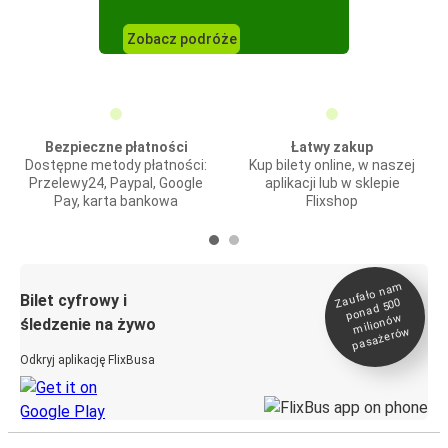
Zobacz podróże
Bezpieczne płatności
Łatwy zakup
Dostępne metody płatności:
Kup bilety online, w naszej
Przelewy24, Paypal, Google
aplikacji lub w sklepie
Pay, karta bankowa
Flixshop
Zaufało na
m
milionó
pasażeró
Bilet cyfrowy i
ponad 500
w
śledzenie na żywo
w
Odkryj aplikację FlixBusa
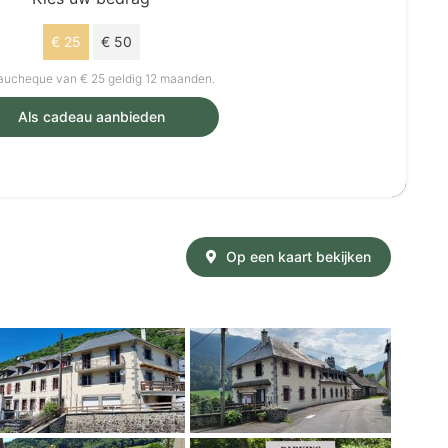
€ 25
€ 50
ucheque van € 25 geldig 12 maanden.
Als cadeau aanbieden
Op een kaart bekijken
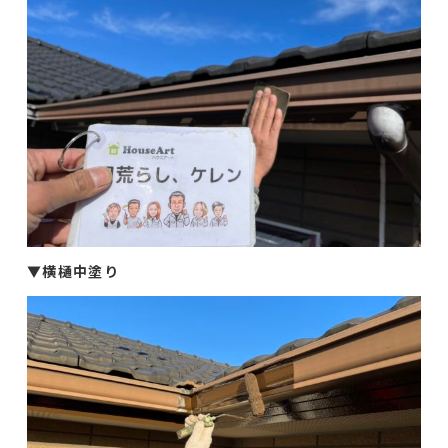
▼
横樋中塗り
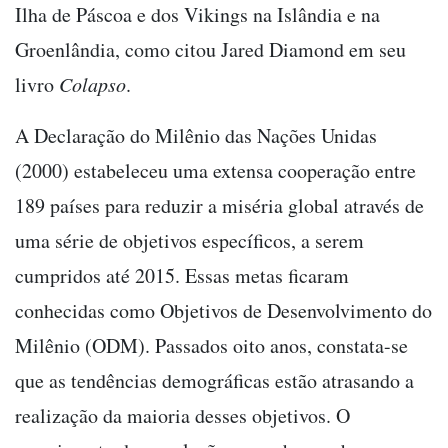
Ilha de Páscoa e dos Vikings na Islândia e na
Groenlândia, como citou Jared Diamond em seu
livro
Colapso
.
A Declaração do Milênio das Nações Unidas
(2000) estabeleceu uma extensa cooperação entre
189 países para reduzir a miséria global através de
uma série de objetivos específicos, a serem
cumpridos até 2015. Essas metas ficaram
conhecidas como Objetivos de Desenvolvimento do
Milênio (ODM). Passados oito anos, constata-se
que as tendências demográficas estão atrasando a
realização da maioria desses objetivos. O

----------

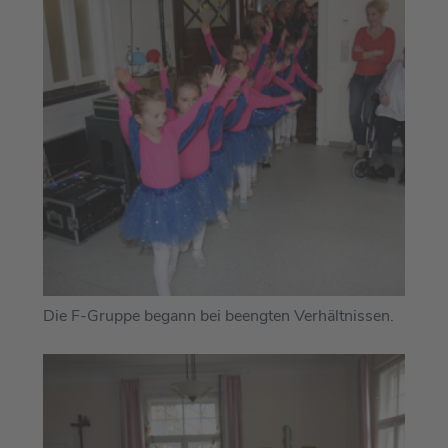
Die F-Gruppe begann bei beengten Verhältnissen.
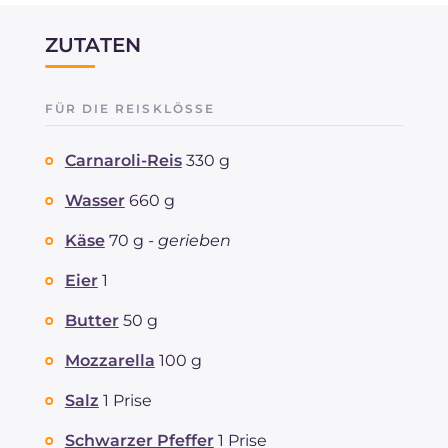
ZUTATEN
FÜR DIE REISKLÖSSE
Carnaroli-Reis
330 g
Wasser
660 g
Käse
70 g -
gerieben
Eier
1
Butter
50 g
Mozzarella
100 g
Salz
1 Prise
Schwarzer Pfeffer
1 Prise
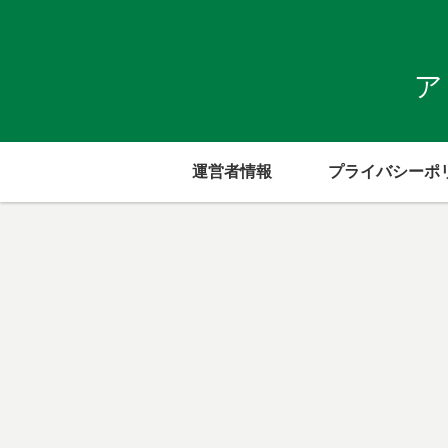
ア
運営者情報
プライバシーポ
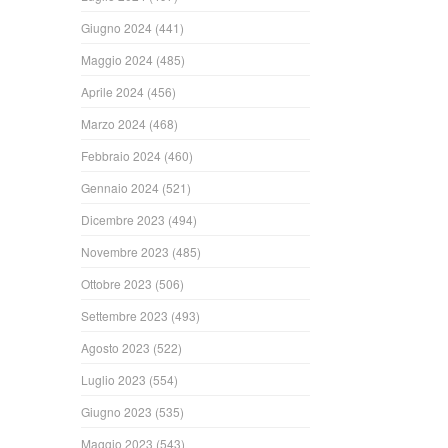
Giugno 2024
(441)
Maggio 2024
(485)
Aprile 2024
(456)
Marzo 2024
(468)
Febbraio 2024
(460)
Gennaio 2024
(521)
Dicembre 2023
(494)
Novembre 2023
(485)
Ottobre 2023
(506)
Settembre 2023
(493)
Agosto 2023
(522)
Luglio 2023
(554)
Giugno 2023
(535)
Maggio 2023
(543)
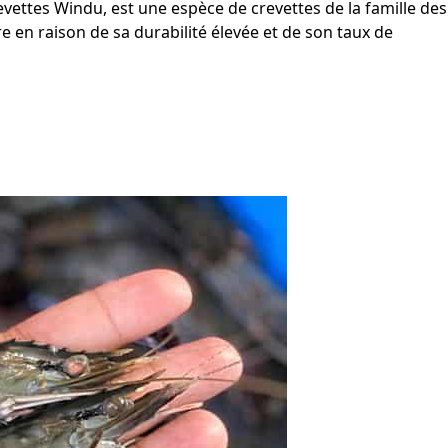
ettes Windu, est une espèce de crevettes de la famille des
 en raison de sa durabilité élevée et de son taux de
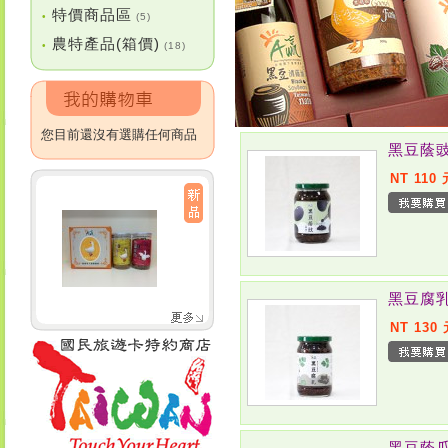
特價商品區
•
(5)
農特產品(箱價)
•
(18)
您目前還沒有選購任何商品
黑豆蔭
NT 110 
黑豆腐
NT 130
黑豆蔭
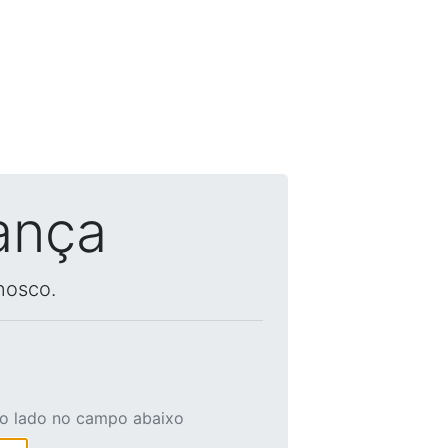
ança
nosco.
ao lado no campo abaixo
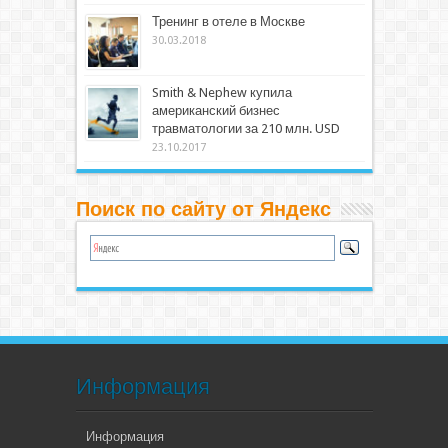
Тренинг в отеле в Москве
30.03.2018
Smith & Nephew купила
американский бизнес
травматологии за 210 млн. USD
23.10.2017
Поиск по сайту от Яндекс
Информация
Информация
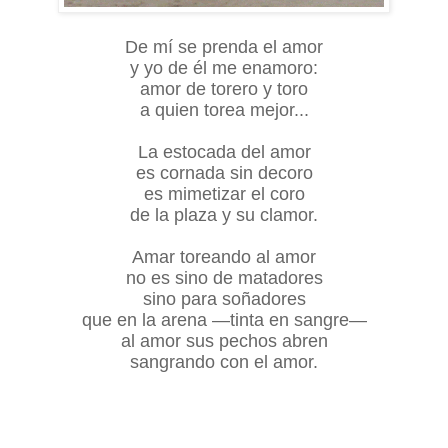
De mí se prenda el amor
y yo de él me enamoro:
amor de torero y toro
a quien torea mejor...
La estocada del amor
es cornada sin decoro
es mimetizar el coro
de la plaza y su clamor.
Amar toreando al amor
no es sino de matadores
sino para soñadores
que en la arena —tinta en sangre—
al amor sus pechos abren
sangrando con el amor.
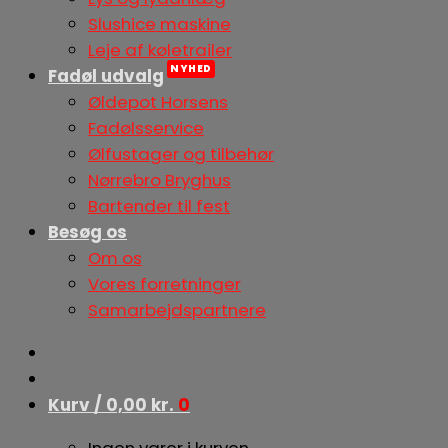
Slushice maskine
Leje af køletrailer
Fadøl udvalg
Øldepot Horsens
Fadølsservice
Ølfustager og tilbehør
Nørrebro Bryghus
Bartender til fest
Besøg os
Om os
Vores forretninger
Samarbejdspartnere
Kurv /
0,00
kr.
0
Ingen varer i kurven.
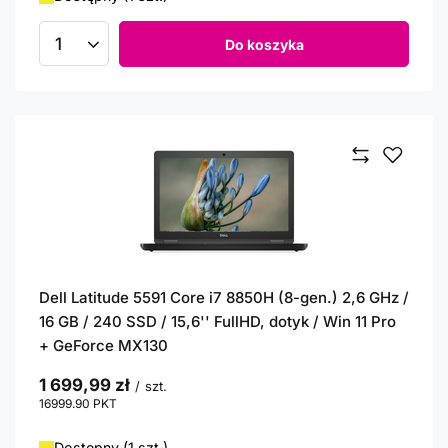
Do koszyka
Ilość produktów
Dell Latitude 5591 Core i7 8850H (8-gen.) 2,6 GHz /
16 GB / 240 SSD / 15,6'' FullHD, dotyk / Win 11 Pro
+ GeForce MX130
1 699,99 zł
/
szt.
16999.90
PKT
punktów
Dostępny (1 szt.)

----------

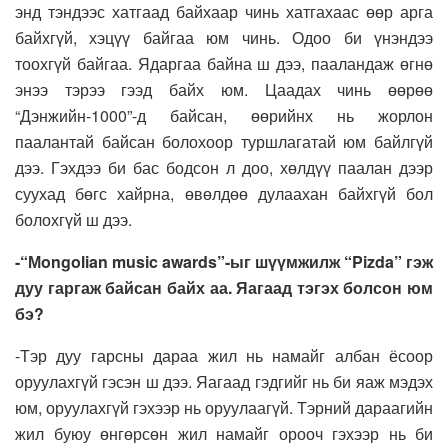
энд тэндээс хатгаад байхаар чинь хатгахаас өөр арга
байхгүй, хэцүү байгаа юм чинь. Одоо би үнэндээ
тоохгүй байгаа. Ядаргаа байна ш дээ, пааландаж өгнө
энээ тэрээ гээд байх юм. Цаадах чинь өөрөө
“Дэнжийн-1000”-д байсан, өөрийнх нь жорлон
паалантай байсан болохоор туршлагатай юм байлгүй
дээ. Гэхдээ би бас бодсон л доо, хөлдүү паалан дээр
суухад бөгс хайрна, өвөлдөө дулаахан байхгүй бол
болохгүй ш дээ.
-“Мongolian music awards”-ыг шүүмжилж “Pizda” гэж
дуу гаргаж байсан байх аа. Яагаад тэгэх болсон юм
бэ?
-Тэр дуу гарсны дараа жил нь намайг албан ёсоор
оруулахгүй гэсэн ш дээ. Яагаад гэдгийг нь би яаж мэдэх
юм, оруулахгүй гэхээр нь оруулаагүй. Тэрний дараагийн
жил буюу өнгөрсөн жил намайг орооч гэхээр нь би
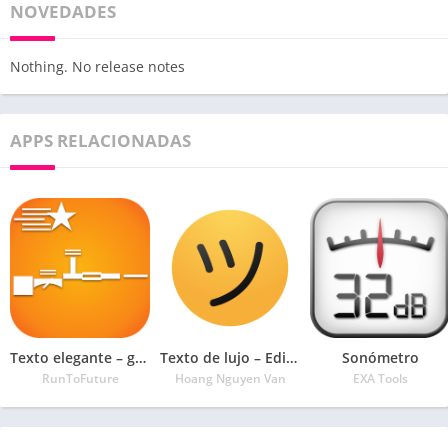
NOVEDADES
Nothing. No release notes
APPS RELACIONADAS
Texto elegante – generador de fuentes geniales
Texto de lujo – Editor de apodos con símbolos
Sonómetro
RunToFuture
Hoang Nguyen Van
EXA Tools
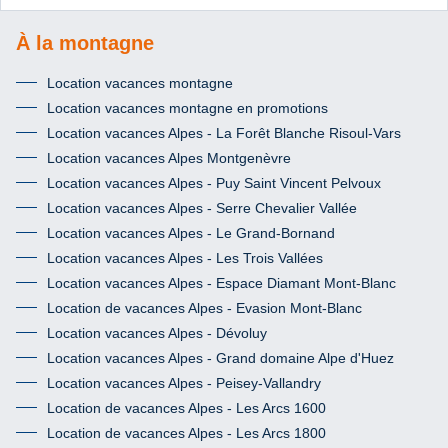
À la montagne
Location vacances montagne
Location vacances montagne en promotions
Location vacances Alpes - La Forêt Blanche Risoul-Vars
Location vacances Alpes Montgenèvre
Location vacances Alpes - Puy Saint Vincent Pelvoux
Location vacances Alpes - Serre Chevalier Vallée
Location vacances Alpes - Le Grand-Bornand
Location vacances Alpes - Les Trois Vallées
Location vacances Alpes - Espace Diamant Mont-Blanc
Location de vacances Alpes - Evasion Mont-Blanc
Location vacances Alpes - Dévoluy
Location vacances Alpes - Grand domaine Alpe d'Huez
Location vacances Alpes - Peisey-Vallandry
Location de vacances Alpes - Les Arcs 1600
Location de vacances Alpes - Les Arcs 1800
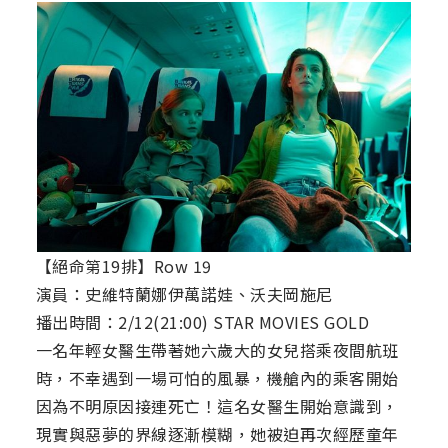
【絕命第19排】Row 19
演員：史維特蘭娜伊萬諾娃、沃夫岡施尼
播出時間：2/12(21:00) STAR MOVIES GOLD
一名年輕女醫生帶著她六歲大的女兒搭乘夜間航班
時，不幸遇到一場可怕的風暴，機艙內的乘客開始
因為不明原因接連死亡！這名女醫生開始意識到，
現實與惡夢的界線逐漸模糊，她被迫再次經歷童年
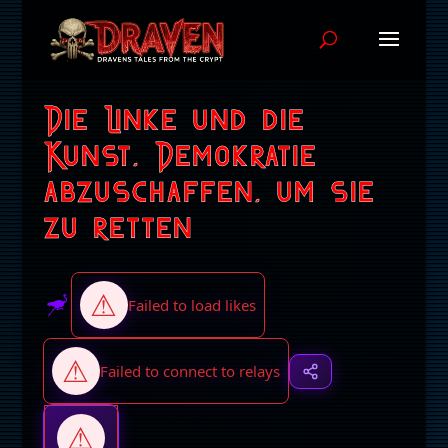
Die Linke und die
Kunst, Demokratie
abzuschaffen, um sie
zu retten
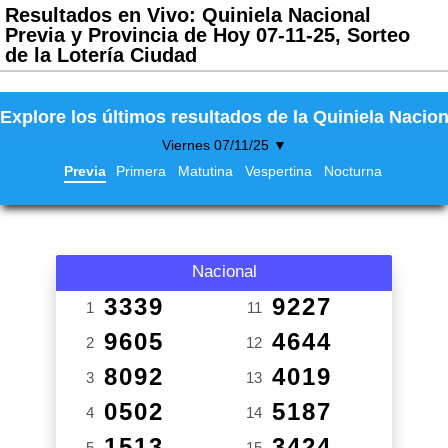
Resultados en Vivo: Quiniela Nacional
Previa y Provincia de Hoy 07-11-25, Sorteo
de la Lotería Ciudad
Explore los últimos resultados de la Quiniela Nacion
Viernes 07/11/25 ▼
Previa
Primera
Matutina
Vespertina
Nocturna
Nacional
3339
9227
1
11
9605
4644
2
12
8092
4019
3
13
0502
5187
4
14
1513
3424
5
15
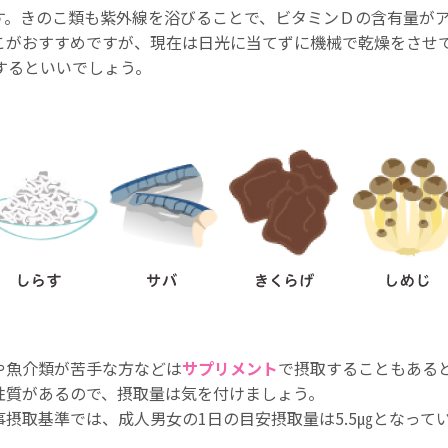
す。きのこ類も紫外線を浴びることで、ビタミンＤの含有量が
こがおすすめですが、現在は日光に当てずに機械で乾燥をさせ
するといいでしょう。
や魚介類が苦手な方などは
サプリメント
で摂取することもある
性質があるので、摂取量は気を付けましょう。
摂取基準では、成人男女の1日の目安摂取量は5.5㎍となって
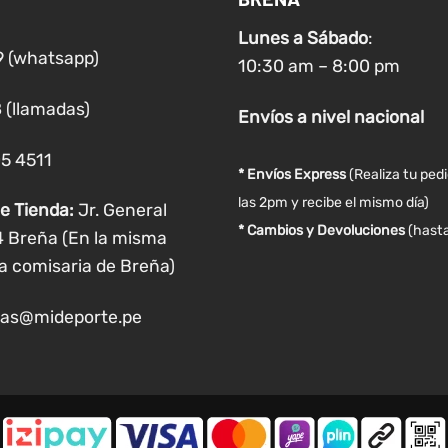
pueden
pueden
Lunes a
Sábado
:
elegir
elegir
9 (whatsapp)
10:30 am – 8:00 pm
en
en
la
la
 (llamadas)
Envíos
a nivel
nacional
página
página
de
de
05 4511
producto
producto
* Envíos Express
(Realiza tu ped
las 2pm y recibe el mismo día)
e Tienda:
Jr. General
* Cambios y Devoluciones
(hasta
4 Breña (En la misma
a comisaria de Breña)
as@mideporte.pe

----------

In the listing above, find each line with "байсан" and copy it.

“Дэнжийн-1000”-д байсан, өөрийнх нь жорлон
паалантай байсан болохоор туршлагатай юм байлгүй
дуу гаргаж байсан байх аа. Яагаад тэгэх болсон юм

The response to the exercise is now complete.